The album did eventually get released, but clearly, things were tense between The Nymphs and the label and a year later, in a bizarre twist of fate, the rest of the band fired Inger. And that was the end of The Nymphs.

I’m just a lowly rock journalist so I’m not gonna wade into gender politics here, but I contend that if, say, Axl Rose or Kurt Cobain pulled that urinary trick, it would be at the number one spot in every “All-time Bad-ass Rock Star Moves” list. But because she was a woman, essentially Inger got a rep as being highly unstable.

Hell, she even quit drinking and years later apologized to that creep. Did Ozzy ever apologize to all the A&R hacks he pissed on? And the worst part of it all is, that became the band’s legacy. A piss-stained desk. When really, it should be the astounding, enthralling, frightening, and empowering album they made.

There is no greater snapshot of the 1990s than the Nymphs album, and really, the 90s hadn’t even started yet.
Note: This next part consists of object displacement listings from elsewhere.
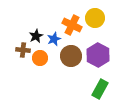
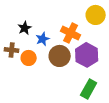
yellow circle: (95, 18) -> (96, 15), moved
orange cross: (72, 25) -> (71, 33), moved
black star: (36, 36) -> (25, 28), moved

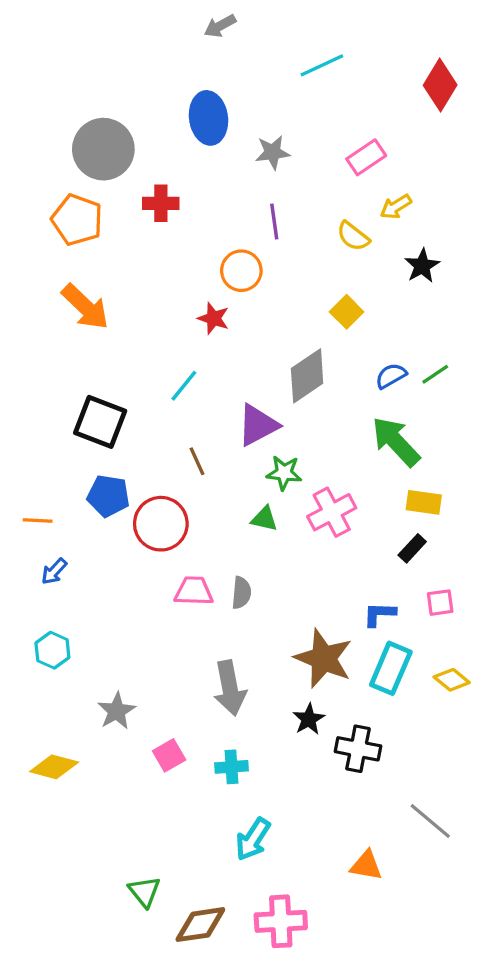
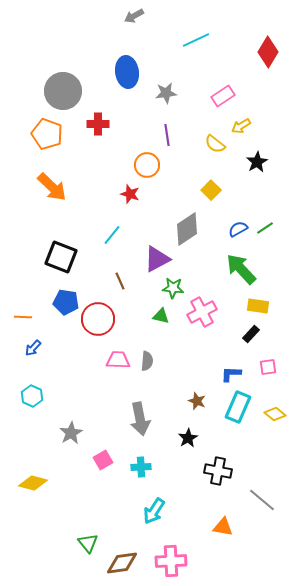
brown star: (324, 658) -> (197, 401), size x0.5
black cross: (358, 749) -> (218, 471), moved
yellow diamond: (54, 767) -> (33, 483), moved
They were way ahead of the curve on the whole misery-core wave that infected alt-rock for the next half a dozen years. And it wasn’t a pose, either. This was genuine despair wrapped up in a delicious glam-grunge cocktail.

The songs on this album are barely even songs, really, at least not in the verse-chorus-verse-chorus bullshit paradigm pop music had been operating on for forty years. These were swirling death-dirges played on glittery T. Rex guitars, sung by a woman who looked like a movie star but felt like a monster.
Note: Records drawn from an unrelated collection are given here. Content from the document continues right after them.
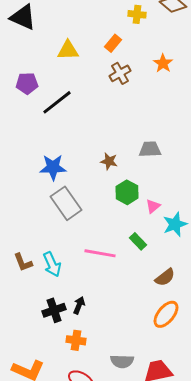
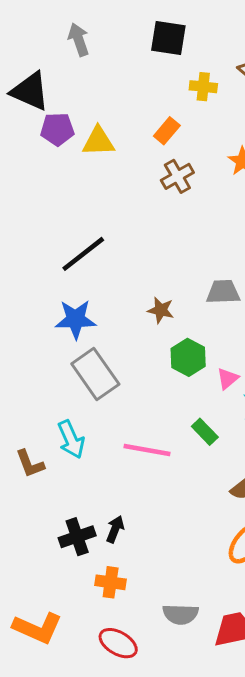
purple pentagon: (27, 83) -> (57, 129), moved
black line: (57, 102) -> (83, 254), moved
cyan arrow: (52, 264) -> (71, 439), moved

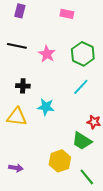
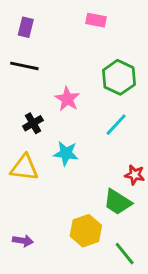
purple rectangle: (20, 11) -> (26, 27), moved
pink star: (47, 54) -> (67, 99), moved
black cross: (23, 86) -> (33, 123), turned -32

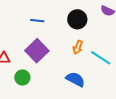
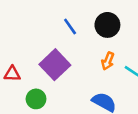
blue line: (37, 21) -> (70, 27), moved, turned 48

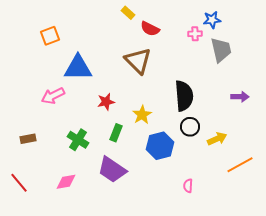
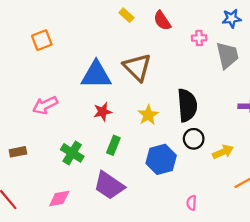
blue star: (212, 20) -> (232, 18), moved
red semicircle: (150, 29) -> (162, 21), moved, turned 30
blue triangle: (78, 68) -> (96, 75), moved
yellow star: (142, 115) -> (148, 115), moved

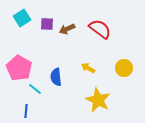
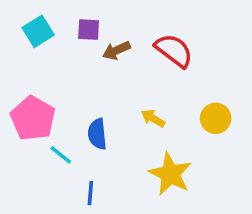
purple square: (47, 24) -> (89, 30), moved
blue line: (26, 111) -> (90, 193), moved

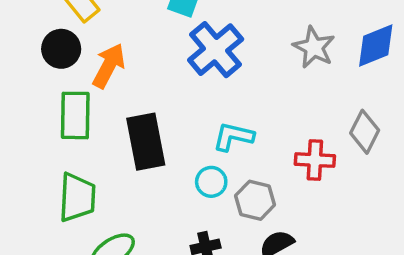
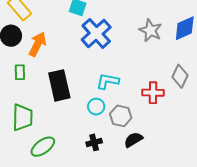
green rectangle: (75, 115) -> (20, 72), size x0.6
The glam-goth-grunge roar of the guitars were clearly aiming for the back rows of the arena, and by any metric, the album sounds huge, a towering mountain of sound and fury, but its Lorre’s vocals that mesmerise, a howl of pure anguish, the sound of a woman staring into the abyss and realising it was staring right back at her.
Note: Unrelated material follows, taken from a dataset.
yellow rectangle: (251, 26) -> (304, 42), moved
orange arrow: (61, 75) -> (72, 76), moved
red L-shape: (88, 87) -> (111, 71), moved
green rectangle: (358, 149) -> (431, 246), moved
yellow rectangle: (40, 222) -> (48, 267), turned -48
While Guns N’ Roses – realistically the only real competition The Nymphs would’ve ever had – spent 1991 trying to sell the public on self-referential spoiled rock star garbage like Back Off Bitch and Get In The Ring, Nymphs offered the dire, unfettered truth about rock'n'roll in songs like Just One Happy Day (“There’s a coin in the fountain but it’s way too deep for me”) and Death of a Scenester (“Your Velvet Underground records won’t help, THEY WON’T HELP”).

More than a mere album, The Nymphs is a fully immersive sensory experience. It’s like taking all the pills in the cabinet at once, or maybe just not taking any of your pills at all and seeing what happens. It’s hell with the lid off, and it’s utterly fucking gorgeous. And it’s also true, every bitter word.

But, you know, Inger was the crazy one, right?

Anyway, forget all the antics, and just listen to the record. It’s amazing.

Inger Lorre passed away in October 2024. The original version of this feature appeared on this website in September 2015.